Bonjo: Yes, that’s it. But I have never left the traditions that I was brought up in. But I have never left the Iyabinghi tradition, the “heartbeat” in everything that I do. Maybe that’s giving away my secret! But I carry the heartbeat in everything that I do. Even as human beings, if we don’t have the heartbeat, we don’t function. A lot of people don’t think about that, but I think about it. Being a Rasta man, we have a drumming that is like a heartbeat. Some speeds up, like the Poco church drumming, the spiritual drumming, which goes faster to put people into a trance. 

And I have played that kind of drumming in a hospital and people who are in a coma have come out of it. That’s what that kind of drumming is. It gets through to them. That’s when I knew when the drumming was special. I went with a friend, who’s wife was a nurse, to the hospital, and there was a patient in a coma, and I played on the drum. I played some Poco drumming and the person started to move their fingers and toes. The doctor had been trying to wake this man. I already knew, from seeing the drumming used in the churches in Jamaica, that it could be used to wake people, animals, even the ancestors that surround us. It brings us all together. Drumming is a very spiritual sound.

HMS: I know that you make music for yourself because you need to, but do you feel like the music that you make has a helpful quality for audiences?
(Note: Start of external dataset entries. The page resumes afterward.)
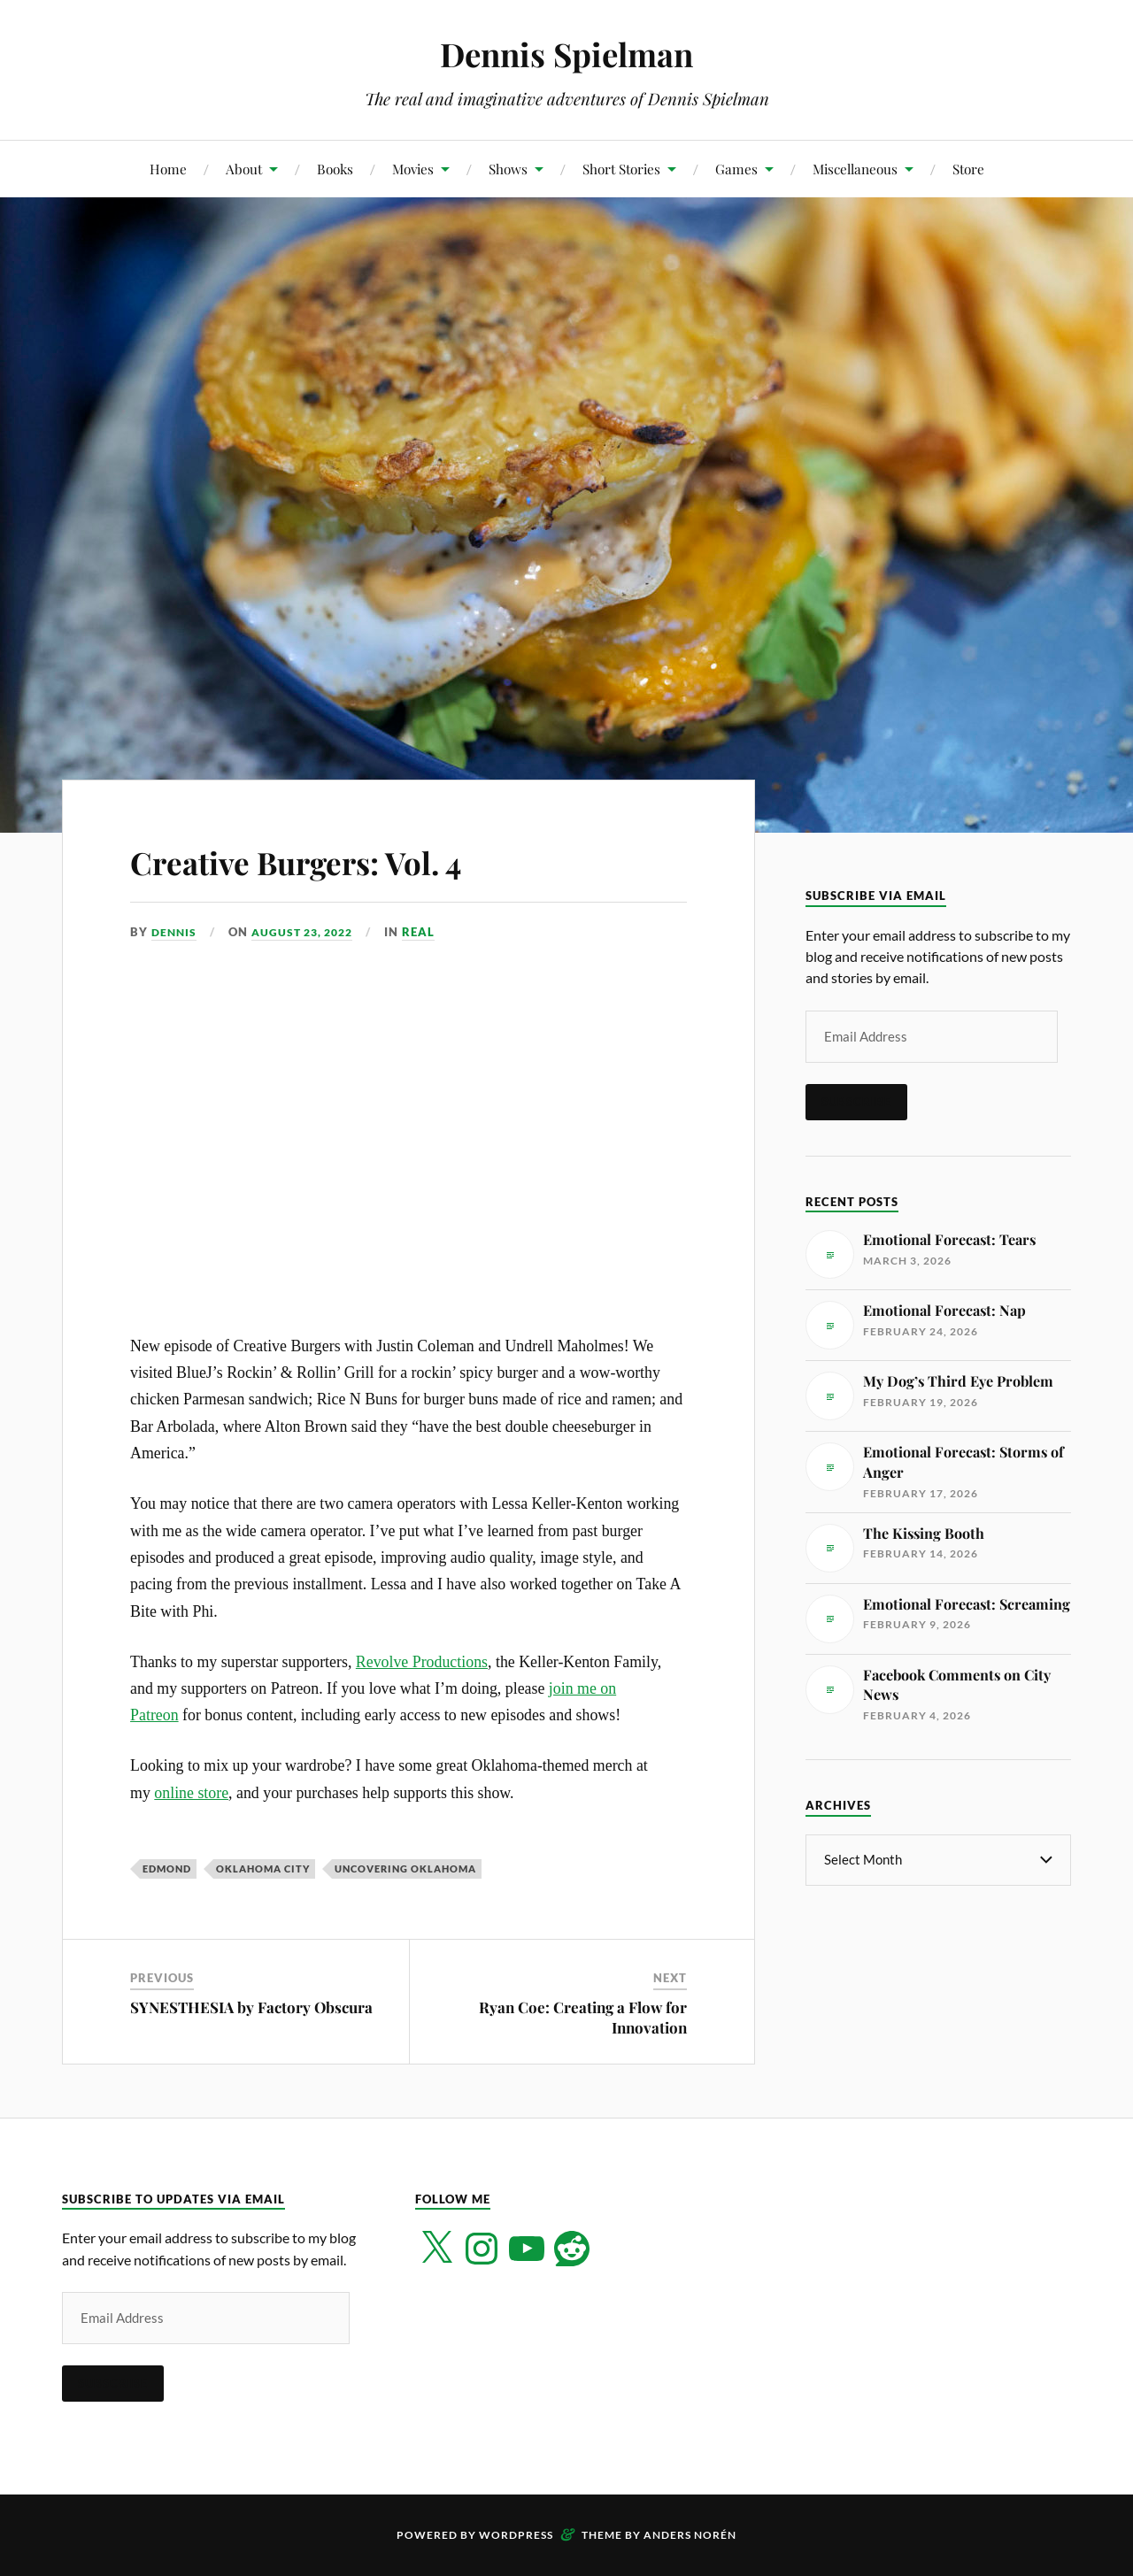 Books (335, 168)
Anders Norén (690, 2534)
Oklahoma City (263, 1868)
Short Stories (621, 168)
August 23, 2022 (309, 932)
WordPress (516, 2534)
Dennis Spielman (566, 53)
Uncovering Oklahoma (405, 1868)
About (244, 168)
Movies (413, 168)
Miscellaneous (855, 168)
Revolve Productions (422, 1662)
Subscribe (856, 1102)
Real (429, 932)
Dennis (175, 932)
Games (736, 168)
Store (968, 168)
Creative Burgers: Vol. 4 (340, 859)
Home (168, 168)
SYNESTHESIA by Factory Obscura (251, 2007)
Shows (508, 168)
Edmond (167, 1868)
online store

Bonjo: Yes, I think so. I used to work with people who had learning and physical difficulties. Some were in a wheelchair or had lost a limb. When I did community workshops, I would play there with two other drummers. These people would forget their problems. Drumming does heal. It heals me, anyway. If it hadn’t been for drumming, I don’t know what kind of person I would have been. 

Sometimes when I was playing on stage, they would bring people with problems up close to the stage because they knew that drumming does something helpful for people. I’m not saying that other instruments don’t do it, but I can only speak about the instrument that I play. I can say that drumming is a language, and it is healing.

HMS: I think people feel that to be true all over the world and it’s part of why they want to go to concerts and hear it in person. It changes how they feel.

Bonjo: If you can see and hear it live, that’s another thing, and that’s most of what I do. I’ll always have three or four drummers with me when I go out playing. Sometimes I can’t get all of the drums, because there would be ten pieces. We have to put some in the sampler to go on tour since I can’t bring ten types of drums with me. [Laughs]

HMS: Do you have plans to play this album on tour?

Bonjo: Yes, it was just released, and we’re bringing some of the songs into our program and live shows gradually. We did Glastonbury a few weeks ago, and then we’re going to Bulgaria, to a festival, then we’re going to Japan. We’ll see what happens since there are other plans, but they haven’t been confirmed yet.